-- Task prompt --
In full and unchanged, set down the entries that follow, with no images.

• • • • • • •

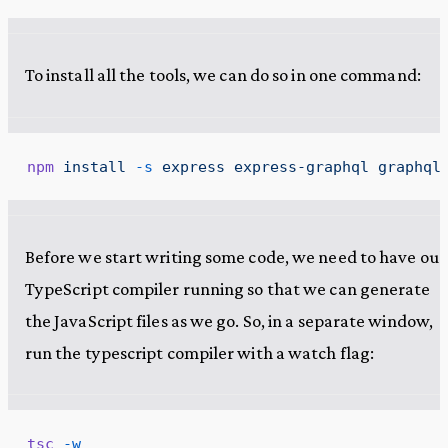
To install all the tools, we can do so in one command:
npm
 install
 -s
 express
 express-graphql
 graphql
Before we start writing some code, we need to have our
TypeScript compiler running so that we can generate
the JavaScript files as we go. So, in a separate window,
run the typescript compiler with a watch flag:
tsc
 -w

• • • • • • •

-- Response area --
To install all the tools, we can do so in one command:
npm
 install
 -s
 express
 express-graphql
 graphql
Before we start writing some code, we need to have our
TypeScript compiler running so that we can generate
the JavaScript files as we go. So, in a separate window,
run the typescript compiler with a watch flag:
tsc
 -w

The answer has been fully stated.